Social Networks and Search – will they just spoil each other?

Social is all over the place these days – even the mainstream media mentions it often, particularly at the moment with Facebook having just announced major changes at F8 and with Google pushing Google+ as a major alternative. Following so many SEO-related blogs and Twitter feeds as I do it’s easy to get the feeling that everyone is obsessed by social; it’s only natural I suppose since many of them are busy trying to work out how they can be used to boost their own personal business reputations in the industry or are working out how they could affect the search rankings of their clients.

Truth to tell, I fear most of the imprecations to business clients to embrace social networking falls on deaf ears; or at best are mistaken for direct marketing opportunities. But this post is less about them than a more general consideration of the effects that two two channels may have on each other.
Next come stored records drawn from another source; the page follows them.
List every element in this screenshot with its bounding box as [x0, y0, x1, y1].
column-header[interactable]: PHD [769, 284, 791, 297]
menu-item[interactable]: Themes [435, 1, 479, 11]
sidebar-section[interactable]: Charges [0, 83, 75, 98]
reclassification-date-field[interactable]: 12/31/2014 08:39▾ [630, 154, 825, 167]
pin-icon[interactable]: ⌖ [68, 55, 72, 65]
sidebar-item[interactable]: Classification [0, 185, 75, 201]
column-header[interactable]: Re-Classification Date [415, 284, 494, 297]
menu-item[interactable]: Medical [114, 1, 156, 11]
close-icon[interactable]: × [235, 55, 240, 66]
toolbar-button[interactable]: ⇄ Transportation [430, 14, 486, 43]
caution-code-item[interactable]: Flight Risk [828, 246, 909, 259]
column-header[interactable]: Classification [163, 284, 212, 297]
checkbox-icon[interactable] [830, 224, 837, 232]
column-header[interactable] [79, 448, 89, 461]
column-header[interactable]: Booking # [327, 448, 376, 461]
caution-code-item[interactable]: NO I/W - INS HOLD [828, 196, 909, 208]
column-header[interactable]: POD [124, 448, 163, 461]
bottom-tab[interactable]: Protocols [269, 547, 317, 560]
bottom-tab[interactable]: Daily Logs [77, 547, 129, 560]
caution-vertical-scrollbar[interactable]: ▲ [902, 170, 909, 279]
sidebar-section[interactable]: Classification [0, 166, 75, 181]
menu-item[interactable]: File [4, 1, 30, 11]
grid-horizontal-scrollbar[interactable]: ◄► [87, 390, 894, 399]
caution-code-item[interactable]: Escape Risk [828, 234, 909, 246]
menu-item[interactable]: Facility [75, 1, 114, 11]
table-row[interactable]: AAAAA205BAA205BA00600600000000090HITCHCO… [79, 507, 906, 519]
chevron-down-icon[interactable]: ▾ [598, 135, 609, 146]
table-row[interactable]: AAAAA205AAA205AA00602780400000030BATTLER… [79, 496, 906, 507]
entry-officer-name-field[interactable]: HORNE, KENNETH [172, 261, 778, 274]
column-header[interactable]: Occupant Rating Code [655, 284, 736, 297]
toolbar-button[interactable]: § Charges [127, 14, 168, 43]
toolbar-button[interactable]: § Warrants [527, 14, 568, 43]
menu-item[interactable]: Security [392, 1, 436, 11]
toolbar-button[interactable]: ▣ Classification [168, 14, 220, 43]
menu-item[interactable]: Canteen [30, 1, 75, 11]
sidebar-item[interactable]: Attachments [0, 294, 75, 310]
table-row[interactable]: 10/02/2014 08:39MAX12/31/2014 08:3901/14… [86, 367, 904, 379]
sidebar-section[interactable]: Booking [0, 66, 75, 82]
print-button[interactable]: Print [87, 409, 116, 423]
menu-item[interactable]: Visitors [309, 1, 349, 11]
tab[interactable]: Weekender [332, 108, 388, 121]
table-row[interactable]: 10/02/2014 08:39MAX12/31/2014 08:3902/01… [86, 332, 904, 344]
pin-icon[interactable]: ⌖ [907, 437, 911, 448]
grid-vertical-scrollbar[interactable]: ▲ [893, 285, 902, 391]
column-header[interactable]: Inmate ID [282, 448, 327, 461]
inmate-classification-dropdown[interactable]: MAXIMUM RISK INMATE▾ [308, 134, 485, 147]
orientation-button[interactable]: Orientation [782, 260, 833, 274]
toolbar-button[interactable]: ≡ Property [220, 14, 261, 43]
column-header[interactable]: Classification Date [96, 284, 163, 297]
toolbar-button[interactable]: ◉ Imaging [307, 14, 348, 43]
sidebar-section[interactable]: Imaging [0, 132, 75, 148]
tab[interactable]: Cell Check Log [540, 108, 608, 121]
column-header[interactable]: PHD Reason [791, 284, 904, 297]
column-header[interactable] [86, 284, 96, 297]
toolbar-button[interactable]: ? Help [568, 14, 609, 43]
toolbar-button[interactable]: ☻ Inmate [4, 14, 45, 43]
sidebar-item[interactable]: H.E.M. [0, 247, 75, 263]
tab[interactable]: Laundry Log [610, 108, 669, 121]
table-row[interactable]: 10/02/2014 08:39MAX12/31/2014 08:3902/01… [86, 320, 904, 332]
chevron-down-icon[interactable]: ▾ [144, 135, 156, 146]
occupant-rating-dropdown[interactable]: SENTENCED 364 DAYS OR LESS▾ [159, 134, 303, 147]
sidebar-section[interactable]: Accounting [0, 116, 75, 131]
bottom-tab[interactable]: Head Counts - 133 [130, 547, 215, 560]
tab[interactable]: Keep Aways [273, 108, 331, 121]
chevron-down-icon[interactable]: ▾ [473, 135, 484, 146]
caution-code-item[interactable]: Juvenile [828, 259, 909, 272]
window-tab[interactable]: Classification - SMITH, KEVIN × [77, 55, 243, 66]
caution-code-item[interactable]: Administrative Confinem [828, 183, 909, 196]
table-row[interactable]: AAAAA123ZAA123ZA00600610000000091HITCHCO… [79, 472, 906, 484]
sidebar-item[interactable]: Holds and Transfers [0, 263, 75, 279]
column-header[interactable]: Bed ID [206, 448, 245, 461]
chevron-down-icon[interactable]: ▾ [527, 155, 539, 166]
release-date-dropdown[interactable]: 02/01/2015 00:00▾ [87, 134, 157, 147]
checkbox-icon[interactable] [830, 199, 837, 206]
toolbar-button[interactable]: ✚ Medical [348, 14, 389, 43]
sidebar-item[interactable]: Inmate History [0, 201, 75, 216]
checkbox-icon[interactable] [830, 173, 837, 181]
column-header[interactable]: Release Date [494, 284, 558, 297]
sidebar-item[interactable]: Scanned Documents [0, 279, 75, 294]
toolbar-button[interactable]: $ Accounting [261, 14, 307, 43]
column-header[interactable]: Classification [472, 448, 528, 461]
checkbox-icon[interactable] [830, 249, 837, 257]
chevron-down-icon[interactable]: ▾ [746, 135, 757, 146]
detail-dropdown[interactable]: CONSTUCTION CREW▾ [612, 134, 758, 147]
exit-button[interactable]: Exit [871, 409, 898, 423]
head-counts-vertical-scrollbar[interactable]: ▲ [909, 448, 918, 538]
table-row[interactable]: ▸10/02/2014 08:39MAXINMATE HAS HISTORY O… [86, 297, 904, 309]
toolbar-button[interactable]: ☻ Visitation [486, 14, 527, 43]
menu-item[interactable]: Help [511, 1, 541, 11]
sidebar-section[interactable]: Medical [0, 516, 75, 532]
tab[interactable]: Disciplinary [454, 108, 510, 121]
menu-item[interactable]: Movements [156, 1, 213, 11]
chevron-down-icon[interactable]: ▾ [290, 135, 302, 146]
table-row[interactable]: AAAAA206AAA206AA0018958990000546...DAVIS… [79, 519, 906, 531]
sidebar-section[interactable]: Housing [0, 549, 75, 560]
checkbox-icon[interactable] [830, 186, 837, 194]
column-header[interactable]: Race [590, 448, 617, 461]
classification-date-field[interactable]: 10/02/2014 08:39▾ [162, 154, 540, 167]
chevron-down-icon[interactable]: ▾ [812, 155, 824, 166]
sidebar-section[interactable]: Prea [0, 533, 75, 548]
In recent years Google and the few remaining others have been fighting an often losing battle against spam and some of the less ethical practitioners of SEO. There have been more and more complex algorithm changes to combat this problem. Even when it works this has, in some people’s opinion, pushed the search results in a direction that isn’t always that useful for the average searcher. A lot of searches turn up nothing but commercial results even when you’re looking for information – try looking for technical info and you’re often flooded with either buying sites or content farms – while even if you are looking for items to purchase you often end up with endless price comparison sites.

In what they claim is an attempt to combat this they’ve been increasingly turning to social signals. However there are other considerations which may be more important to them. Basically search isn’t a money making operation and Google haven’t been a search company for a long timeĀ  – what they are is an advertising company because that’s where the profits are. I’m old enough to remember forum discussions about Google’s lack of ability to make money (a bit like Twitter today) and the answer to that was of course Adwords and later Adsense. Now, as a mega corporation the pressure on them is to continue to make ever-increasing profits, and the answer is still the same. The longer they can keep you on their properties the more chance they have of advertising to you

In the meantime the social channels, and particularly Facebook, have been spreading their influence in ways that have encroached more and more on the time spent on search engines. The problem for Google is not that Facebook might start another form of search engine, it’s that by channelling people’s use of the web through an almost permanently logged in social experience they are reducing the time that Google can show ads to them. This explains the emphasis that Google have put on trying to crack social over the last few years, culminating in their own full social networking property, Google+.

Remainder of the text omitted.